Daşğın, üniversitede İlahiyat Fakültesi ile Güzel Sanatlar Fakültesi’nin karşı karşıya olduğunu aktararak “Güzel sanatlarda okuyan öğrencilerin yaptıkları çalışmalardan etkilendim ve resim kursuna gitmeye başladım. Okul bitip öğretmenliğe başlayınca resimle daha çok ilgilendim” ifadelerini kullandı.

.

“Sanatın içgüdüsel bir etkinlik olduğunu düşünüyorum” diyen Daşğın, kendisine ait atölyede resim ve heykel yapmaya devam ediyor. Karma sergilere katılan ve 2019 yılında ilk kişisel sergisini açan Dağşın'ın Mardin’de açmayı tasarladığı kişisel sergi ise korona virüsü salgını nedeniyle ertelendi. Daşğın, Diclekent villasındaki çalışma için, “Hala duruyorken herkes gelsin, görsün ve müdahalede bulunsun, çalışmayı yeniden üretsin” çağrısında bulundu.

Hınar Daşğın ile “Double Ex” sergisine imza atan Mir Zana Maran’la tanışma şansım olmadı. Maran, Kocaeli Üniversitesi Güzel Sanatlar Fakültesi Resim Bölümü'nde lisans son sınıfta eğitim görüyor.
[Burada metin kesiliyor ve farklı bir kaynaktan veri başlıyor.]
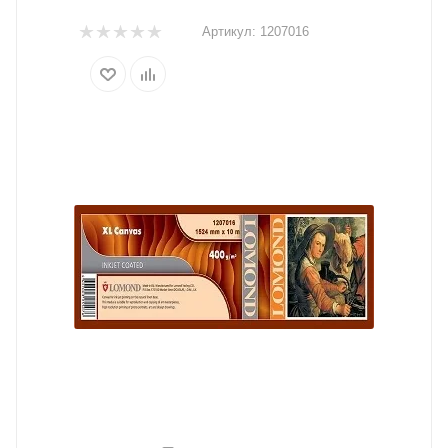
Артикул:
1207016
Ayrıca Maran'ın karışık teknik, yağlı boya, baskı ve yerleştirmelerle ilgili çalışmalar yürüttüğünü biliyoruz. Maran, sanat-kültür ikilikleri, kültürel semboller ve yitip gidenin yeniden belirmesi ilgi alanlarından ve bu konuları ele alan çalışmalar üretiyor.